You will discover how:
- Every brain is wired differently
- Exercise improves cognition
- We are designed never to stop learning and exploring
- Memories are volatile
- Sleep is powerfully linked with the ability to learn
- Vision trumps all of the other senses
- Stress changes the way we learn
Ultimately, you’ll understand how your brain works—and how to get the most out of it.
Exercise boosts brain power.
Our brains were built for walking—12 miles a day! To improve your thinking skills, move. Exercise gets blood to your brain, bringing glucose for energy and oxygen to soak up the toxic electrons left over. It also stimulates the protein that keeps neurons connecting. Aerobic exercise just twice a week halves your risk of dementia.
The human brain evolved under conditions of almost constant motion. From this, one might predict that the optimal environment for processing information would include motion. That is precisely what one finds. Indeed, the best business meeting would have everyone walking about 1.8 miles per hour.
Researchers studied two elderly populations that had led different lifestyles, one passive and one active.
Cognitive scores were profoundly influenced. Exercise positively affected executive function, spatial tasks, reaction times, and quantitative skills.
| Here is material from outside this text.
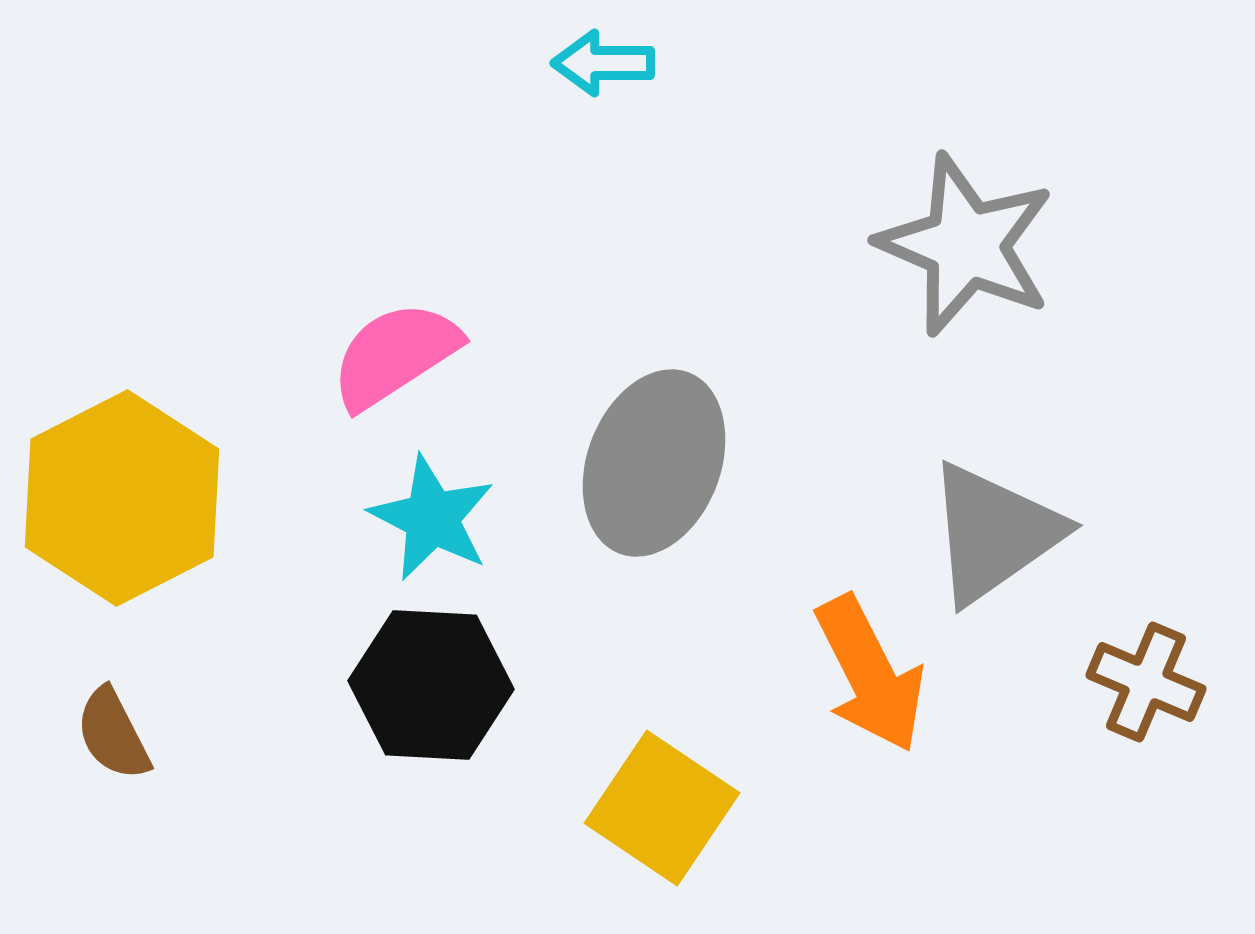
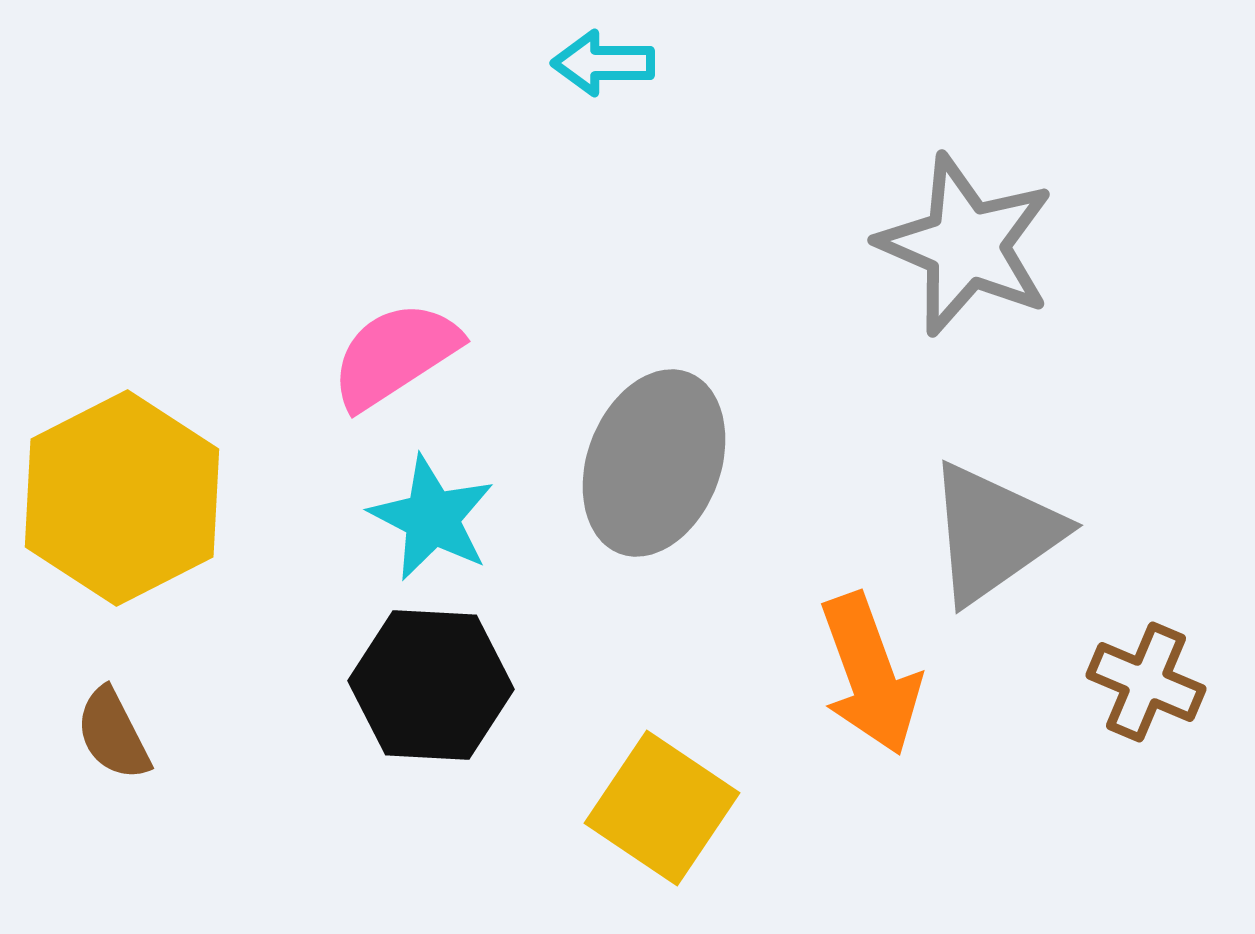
orange arrow: rotated 7 degrees clockwise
So researchers asked: Will their cognitive scores increase if the sedentary populations become active? Yes, it turns out, if the exercise is aerobic. In four months, executive functions vastly improve; longer and memory scores also improve.
Exercise improves cognition for two reasons:
First, exercise increases oxygen flow into the brain, which reduces brain-bound free radicals. One of the most exciting findings of the past few decades is that an uptick always accompanies increased oxygen in mental sharpness.
Secondly, exercise acts directly on the molecular machinery of the brain itself. It increases neurons’ creation, survival, and resistance to damage and stress.
Chapter 1. The human brain evolved, too.
We don’t have one brain in our head—we have three. We started with a “lizard brain” to keep us breathing, added a brain like a cat’s, and then topped those with the thin layer of Jell-O known as the cortex—the third and most potent “human” brain.
We took over the Earth by becoming adaptable to change, coming down from the trees to the savannah when the climate changed.
Going from four legs to two to walk on the savannah freed up energy to develop a complex brain. Symbolic reasoning—the ability to perceive one thing as another— is a uniquely human talent. It may have arisen from our need to understand one another’s intentions and motivations, allowing us to coordinate within a group.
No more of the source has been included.